What to produce – How many lines in these entries contain the string "observations"? Reply with the number alone.

(Records from a dataset)
++++++

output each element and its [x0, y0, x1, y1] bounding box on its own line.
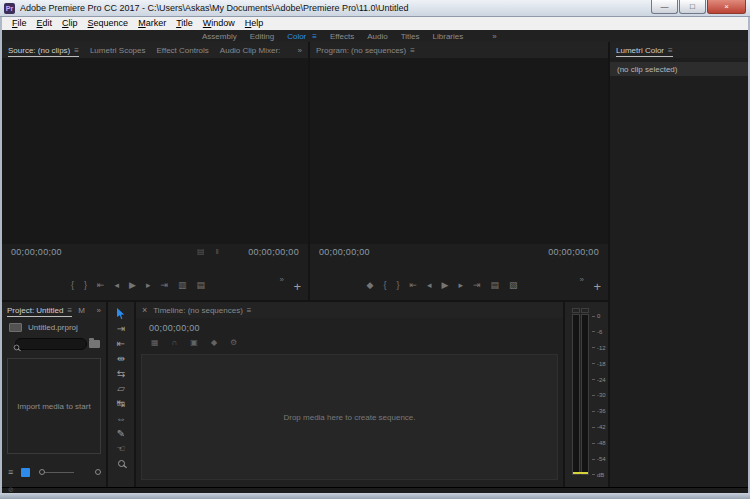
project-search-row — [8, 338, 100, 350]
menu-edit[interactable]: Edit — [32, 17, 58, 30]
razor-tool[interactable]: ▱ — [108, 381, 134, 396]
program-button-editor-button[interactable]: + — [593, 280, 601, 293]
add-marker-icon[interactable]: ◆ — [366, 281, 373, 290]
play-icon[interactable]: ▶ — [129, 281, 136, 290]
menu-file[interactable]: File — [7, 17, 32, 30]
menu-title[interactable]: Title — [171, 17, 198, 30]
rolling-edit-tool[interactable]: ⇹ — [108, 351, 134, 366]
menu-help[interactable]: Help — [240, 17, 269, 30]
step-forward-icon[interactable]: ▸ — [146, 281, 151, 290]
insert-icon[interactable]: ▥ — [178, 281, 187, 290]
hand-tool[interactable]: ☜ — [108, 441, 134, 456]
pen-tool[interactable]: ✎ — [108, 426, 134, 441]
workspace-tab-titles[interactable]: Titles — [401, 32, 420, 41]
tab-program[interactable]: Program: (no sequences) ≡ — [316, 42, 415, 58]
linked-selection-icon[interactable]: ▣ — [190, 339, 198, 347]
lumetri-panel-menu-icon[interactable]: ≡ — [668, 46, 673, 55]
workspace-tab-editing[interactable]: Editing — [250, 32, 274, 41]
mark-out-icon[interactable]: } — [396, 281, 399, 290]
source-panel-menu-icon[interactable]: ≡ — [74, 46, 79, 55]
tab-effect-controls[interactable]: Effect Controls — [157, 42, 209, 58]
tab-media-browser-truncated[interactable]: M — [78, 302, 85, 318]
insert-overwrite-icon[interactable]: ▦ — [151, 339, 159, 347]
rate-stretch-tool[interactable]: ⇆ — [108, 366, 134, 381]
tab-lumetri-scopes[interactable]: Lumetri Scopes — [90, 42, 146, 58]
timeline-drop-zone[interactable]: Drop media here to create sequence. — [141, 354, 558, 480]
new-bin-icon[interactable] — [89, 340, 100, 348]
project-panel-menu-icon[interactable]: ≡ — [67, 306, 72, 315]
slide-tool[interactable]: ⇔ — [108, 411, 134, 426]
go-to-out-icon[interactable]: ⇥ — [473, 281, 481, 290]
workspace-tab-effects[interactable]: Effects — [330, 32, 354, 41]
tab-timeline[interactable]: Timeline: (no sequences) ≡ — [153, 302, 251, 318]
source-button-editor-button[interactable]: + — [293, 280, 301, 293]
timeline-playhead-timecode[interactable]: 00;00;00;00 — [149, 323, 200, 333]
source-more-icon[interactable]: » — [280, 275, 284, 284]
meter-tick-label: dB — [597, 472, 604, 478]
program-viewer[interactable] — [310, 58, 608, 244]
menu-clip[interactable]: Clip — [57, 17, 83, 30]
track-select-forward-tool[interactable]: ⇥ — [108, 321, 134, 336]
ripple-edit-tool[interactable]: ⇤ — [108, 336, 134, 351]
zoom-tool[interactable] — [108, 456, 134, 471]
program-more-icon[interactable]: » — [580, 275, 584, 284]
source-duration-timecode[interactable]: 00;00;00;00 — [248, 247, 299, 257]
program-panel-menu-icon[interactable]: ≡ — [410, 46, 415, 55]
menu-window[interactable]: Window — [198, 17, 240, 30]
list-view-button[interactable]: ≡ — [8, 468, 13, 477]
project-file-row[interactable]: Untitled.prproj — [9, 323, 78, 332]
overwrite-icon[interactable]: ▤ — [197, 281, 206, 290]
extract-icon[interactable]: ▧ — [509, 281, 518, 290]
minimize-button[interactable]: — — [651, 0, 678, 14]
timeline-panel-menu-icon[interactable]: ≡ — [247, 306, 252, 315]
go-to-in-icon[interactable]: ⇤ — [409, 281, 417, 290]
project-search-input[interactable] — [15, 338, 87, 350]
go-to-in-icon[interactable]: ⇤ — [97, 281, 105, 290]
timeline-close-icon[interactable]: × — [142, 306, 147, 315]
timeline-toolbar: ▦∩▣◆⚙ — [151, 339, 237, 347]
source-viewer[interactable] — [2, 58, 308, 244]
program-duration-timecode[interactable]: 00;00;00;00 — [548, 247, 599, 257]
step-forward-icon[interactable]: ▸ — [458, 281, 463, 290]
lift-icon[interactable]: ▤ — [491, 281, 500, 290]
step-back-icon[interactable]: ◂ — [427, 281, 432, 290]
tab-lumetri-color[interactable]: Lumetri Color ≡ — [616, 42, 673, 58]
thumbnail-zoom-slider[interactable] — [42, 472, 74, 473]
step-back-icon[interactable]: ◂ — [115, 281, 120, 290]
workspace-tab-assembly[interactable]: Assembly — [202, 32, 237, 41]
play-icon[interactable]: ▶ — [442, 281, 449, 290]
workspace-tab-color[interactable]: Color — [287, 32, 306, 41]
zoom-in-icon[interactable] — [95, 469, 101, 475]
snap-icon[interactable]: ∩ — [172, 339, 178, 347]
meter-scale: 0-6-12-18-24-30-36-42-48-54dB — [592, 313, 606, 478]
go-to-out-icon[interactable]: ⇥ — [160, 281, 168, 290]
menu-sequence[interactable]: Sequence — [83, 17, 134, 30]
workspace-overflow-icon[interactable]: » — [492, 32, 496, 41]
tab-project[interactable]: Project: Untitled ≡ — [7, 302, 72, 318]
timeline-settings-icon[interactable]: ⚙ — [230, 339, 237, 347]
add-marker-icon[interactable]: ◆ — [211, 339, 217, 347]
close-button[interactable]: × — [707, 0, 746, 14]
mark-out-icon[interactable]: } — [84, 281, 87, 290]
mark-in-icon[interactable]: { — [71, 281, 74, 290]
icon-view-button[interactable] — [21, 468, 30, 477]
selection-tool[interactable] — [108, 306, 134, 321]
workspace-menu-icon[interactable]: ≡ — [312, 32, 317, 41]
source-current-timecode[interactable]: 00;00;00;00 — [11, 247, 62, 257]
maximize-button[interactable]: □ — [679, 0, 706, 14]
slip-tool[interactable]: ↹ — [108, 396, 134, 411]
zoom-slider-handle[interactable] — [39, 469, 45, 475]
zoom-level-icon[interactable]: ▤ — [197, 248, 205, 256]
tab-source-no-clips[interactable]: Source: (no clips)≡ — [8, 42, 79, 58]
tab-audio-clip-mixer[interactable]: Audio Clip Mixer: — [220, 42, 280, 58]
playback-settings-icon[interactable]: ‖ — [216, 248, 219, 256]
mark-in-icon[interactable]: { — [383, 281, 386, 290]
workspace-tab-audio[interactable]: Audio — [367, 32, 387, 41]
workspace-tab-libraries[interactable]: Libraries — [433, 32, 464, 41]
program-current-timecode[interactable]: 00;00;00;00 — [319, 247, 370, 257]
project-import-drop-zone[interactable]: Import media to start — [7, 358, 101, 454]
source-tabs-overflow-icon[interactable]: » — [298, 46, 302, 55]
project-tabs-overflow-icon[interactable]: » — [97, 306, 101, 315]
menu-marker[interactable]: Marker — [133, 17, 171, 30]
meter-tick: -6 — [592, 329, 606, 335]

++++++

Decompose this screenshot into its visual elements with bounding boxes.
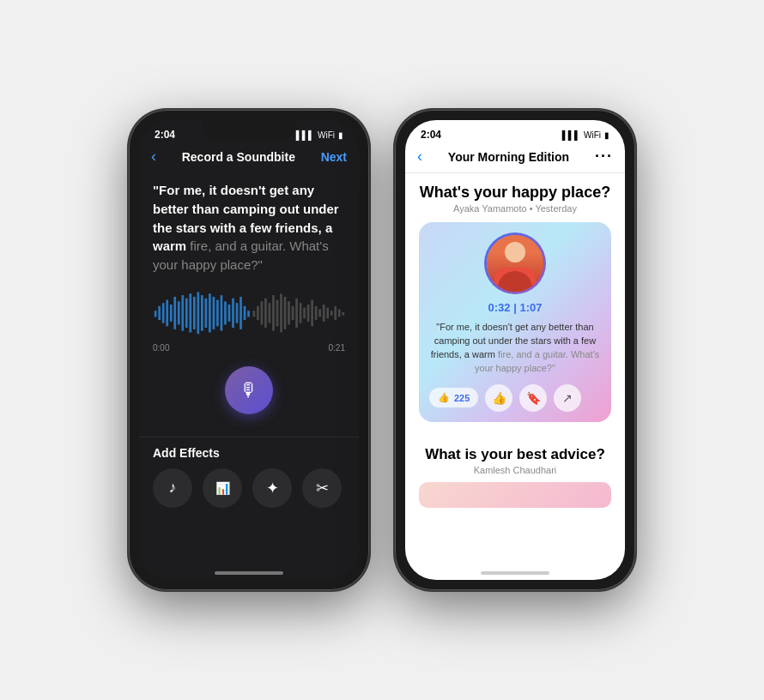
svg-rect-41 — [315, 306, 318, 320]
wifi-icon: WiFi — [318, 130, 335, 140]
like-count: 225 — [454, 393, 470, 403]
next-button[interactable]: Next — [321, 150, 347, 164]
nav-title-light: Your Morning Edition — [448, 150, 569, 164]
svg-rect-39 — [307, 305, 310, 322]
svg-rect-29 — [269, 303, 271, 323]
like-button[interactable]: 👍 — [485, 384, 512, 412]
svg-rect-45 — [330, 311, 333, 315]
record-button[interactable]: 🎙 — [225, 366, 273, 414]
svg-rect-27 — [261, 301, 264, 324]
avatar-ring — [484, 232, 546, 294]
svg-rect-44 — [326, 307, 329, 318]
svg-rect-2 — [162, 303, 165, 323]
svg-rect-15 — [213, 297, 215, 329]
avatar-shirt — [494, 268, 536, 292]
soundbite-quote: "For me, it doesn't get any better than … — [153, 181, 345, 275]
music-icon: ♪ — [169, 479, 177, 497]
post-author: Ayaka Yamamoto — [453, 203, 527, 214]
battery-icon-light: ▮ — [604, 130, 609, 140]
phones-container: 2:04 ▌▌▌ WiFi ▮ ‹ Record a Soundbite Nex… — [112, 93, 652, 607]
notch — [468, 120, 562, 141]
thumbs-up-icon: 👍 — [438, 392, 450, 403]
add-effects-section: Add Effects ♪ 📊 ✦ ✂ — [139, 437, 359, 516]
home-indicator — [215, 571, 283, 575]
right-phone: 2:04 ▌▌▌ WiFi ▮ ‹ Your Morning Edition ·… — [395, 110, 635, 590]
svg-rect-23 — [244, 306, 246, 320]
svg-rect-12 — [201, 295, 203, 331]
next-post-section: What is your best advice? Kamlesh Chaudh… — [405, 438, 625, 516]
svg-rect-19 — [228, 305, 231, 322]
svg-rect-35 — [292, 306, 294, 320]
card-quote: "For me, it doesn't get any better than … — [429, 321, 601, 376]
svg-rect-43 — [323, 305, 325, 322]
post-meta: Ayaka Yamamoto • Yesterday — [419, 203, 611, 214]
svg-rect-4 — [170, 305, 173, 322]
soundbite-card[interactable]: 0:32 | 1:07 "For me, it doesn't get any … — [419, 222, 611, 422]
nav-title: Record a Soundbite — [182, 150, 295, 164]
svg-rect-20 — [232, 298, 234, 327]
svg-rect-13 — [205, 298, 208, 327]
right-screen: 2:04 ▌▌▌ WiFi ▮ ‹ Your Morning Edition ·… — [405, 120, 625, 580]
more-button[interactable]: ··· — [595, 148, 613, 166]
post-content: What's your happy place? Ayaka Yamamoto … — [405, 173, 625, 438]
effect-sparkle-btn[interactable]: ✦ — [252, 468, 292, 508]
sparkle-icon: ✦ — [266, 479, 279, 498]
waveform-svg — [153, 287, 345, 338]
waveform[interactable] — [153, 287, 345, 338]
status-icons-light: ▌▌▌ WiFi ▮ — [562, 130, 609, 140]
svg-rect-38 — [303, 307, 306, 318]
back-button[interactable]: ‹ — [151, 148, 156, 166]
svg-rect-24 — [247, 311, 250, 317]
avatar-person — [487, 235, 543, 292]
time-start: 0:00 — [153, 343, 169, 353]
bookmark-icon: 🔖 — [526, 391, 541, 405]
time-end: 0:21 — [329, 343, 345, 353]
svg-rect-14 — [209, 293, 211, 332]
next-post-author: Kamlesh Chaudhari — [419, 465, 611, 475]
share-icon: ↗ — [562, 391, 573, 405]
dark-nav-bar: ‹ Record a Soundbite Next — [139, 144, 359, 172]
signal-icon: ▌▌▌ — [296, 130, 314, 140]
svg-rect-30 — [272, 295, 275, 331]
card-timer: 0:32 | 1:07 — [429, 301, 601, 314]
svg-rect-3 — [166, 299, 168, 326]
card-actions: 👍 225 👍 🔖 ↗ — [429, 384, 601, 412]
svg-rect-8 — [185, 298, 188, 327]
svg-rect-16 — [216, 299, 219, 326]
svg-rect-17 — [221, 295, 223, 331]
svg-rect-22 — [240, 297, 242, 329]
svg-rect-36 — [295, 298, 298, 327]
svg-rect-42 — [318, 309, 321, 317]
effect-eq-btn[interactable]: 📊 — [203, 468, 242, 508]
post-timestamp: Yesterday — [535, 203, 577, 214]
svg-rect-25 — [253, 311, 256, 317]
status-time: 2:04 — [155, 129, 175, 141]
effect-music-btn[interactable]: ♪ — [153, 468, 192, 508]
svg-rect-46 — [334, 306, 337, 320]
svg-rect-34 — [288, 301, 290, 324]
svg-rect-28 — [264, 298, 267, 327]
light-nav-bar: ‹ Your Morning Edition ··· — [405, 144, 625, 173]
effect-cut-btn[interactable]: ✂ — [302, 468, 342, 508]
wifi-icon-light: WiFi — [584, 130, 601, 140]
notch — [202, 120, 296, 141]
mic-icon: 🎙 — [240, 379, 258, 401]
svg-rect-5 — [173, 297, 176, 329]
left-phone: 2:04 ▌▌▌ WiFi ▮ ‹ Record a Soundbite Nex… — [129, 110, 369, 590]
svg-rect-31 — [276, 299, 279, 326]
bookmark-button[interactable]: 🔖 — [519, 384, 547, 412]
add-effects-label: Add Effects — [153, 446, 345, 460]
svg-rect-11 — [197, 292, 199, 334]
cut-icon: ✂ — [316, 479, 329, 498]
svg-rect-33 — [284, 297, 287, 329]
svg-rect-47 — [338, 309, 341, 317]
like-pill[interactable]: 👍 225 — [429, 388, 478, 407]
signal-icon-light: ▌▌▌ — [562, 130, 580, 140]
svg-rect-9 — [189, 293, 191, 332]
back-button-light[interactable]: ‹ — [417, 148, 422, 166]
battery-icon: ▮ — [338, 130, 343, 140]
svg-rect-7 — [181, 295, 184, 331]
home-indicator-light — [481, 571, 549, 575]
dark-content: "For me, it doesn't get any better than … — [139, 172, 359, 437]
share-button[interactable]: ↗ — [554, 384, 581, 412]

++++++

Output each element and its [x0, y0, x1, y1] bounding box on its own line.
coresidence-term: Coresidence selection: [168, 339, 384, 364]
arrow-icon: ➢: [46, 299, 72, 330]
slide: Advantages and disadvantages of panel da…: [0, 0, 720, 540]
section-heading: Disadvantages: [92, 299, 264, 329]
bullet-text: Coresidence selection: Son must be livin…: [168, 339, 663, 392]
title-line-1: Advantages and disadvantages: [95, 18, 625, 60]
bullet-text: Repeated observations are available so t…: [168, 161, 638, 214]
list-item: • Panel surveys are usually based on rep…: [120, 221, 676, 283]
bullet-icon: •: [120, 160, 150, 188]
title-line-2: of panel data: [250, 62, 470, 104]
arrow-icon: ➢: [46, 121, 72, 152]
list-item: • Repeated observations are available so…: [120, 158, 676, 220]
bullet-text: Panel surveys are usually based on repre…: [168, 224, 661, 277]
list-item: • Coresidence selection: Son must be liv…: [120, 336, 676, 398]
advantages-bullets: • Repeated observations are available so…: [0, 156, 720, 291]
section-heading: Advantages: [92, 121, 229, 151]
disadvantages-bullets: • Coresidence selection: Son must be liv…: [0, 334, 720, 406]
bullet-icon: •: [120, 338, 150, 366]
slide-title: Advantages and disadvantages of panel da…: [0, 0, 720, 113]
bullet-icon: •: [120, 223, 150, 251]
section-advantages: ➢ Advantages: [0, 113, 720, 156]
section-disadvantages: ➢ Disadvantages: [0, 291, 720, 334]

++++++

Completed task – 3